Esa paradoja no la acabo de
entender. ¿No podía seguir viva la semilla mientras da vida? ¿Cómo puede
despertar vida la muerte?
Así es el reino de Dios. Algo
muere para que surja la vida. Algo en mí muere para que el
reino se haga presente en mi corazón.
No me gusta el color oscuro de
la muerte. Aunque con la muerte brote la vida. Me falta fe en su poder oculto.
Me asusta el dolor.
¿Cuánto tengo que morir para dar
vida? ¿Basta con morir sólo un poco? Morir a mis sueños, a mis planes, a mis
deseos. Morir a lo que no he elegido, a lo que he dejado
pasar.
Morir a lo que no tengo y me
gustaría tener. Morir mientras anhelo la vida y deseo la fecundidad. Morir en
el fracaso, o en la derrota. Morir cuando mi deseo es vivir para siempre.
¿Cuándo entenderé el poder de mis
renuncias? ¿Cuándo me daré cuenta de que yo no soy el importante en mi
vida?
Pero al mirar lo que hago, lo
que digo, lo que creo, veo que no es cierto. No consigo desprenderme de ese
egoísmo que me rompe por dentro.
Quiero estar yo bien. Quiero
tener vida. No quiero morir, renunciar, ceder, dar, entregar.
Tal vez por eso me gusta la imagen de la semilla que muere bajo tierra sin que
me duela el alma. ¿Es así? No sé, creo que no tanto.
Para
dar vida tengo que morir,
aunque duela. Tengo que dar, aunque me exija. Tengo que entregarme por entero,
aunque deteste dejar de ser yo el centro.
Me gusta también la imagen del
silencio de la noche. Quizás porque me he acostumbrado a los ruidos. Y me creo
que en el silencio no sucede nada. Me equivoco de nuevo. El reino de Dios surge
en el silencio, sin que nadie lo note.
Leía el otro día: “Cristo
pasó treinta y tres años en esta tierra y, durante treinta de ellos, su palabra
no traspasó los límites de una aldea de varios centenares de habitantes. Ese es
el silencio de Dios. Está en la tierra y permanece oculto. Yo hablaría más bien
de un Dios oculto”[1].
Jesús oculto como la semilla en
Nazaret comienza a morir para dar vida. En el silencio de Nazaret, en el
transcurso de tantas noches silenciosas. Nada impresionante parece suceder.
La semilla va muriendo, la raíz
crece. No hay ruido. Es sólo el silencio de Dios. Un caminar lento y seguro de
Dios por el surco profundo que va dejando en la tierra.

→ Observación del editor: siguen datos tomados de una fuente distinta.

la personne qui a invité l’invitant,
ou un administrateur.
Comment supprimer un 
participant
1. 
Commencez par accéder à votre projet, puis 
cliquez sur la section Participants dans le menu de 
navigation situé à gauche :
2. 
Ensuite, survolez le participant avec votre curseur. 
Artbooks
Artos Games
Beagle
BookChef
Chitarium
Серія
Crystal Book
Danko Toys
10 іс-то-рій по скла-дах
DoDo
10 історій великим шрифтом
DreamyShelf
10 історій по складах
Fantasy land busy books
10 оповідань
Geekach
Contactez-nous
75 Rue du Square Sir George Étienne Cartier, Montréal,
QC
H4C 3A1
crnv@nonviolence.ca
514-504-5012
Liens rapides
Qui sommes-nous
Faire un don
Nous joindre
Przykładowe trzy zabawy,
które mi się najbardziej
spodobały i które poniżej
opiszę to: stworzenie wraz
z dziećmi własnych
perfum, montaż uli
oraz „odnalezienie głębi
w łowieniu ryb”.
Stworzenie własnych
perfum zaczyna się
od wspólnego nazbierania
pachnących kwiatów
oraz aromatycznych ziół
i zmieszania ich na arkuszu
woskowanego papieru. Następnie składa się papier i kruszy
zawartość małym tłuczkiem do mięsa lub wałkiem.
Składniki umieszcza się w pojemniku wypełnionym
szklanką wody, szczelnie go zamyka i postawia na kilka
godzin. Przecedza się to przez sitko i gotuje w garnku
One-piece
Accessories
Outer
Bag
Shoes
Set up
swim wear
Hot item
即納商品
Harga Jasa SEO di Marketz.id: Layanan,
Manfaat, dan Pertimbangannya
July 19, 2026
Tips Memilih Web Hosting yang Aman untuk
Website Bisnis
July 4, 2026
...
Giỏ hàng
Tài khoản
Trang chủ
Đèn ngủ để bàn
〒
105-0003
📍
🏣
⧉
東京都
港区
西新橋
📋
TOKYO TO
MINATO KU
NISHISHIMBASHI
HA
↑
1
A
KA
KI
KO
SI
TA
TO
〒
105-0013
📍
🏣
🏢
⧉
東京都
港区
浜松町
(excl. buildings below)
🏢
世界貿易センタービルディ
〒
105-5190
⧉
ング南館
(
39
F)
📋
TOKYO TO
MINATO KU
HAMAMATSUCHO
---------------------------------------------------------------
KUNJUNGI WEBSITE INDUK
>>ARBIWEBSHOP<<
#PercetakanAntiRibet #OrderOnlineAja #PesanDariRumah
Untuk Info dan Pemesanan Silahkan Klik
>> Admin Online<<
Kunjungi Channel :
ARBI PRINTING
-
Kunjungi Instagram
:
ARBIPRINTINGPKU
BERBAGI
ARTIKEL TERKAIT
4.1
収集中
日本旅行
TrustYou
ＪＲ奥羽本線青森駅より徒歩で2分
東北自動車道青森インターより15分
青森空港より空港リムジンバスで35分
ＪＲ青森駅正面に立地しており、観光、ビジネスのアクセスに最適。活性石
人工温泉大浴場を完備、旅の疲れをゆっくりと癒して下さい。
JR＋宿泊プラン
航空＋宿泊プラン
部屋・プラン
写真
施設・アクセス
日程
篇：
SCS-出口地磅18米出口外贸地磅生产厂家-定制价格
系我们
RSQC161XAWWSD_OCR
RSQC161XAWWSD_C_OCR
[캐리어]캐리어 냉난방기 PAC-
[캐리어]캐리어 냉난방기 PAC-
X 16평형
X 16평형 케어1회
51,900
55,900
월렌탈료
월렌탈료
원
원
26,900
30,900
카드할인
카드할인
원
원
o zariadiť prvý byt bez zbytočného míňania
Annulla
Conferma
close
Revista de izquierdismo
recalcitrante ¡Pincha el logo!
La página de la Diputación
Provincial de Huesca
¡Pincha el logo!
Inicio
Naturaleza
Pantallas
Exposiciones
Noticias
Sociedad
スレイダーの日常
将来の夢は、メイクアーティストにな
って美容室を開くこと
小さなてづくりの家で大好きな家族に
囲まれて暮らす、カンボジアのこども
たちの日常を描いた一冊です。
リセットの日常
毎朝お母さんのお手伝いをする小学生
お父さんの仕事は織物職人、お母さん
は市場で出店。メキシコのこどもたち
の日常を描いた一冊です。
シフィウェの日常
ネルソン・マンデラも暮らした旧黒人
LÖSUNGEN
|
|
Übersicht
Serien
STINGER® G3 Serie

Una semilla que muere
lentamente sin hacer ruido. Muy callada. Muy en silencio.
Como Jesús oculto en Nazaret, un
desconocido. No hay milagros. No hay discursos. Ni palabras que tengan vida
eterna. Sólo hay silencio. La noche oscura.
Y el reino que va surgiendo
lentamente. Igual que esa noche en el Gólgota. Mientras muchos dormían Jesús en
el sepulcro muere para dar vida. Y el reino de Dios comienza a hacerse
presente.
A mí me gustan más los números y
los logros. Me apena cuando la presencia de la Iglesia se debilita. Y creo que
el mal está venciendo.
O pienso que es tan grande la
debilidad del hombre que escandaliza a todos. A mí el primero. Y, ¿dónde está
muriendo lentamente la semilla del reino? ¿Dónde está esa bondad oculta que
vence al mal y hace posible que yo siga alzando la mirada al cielo?
Confío.
Quiero confiar en el poder infinito de Dios
que todo lo transforma. Quiero creer que Jesús puede hacerlo todo nuevo.
Miro al cielo. Alzo la mirada.
Veo las nubes y el sol. Toco los vientos. Pienso en la semilla oculta bajo la
tierra.
Yo siembro. Escarbo y hago el
surco más hondo. Surge la vida sin que yo la vea. No soy yo la persona más
importante de mi vida. ¿Cuándo lo aprenderé? No lo sé. Sólo
confío en que Jesús pueda hacerme nacer de nuevo.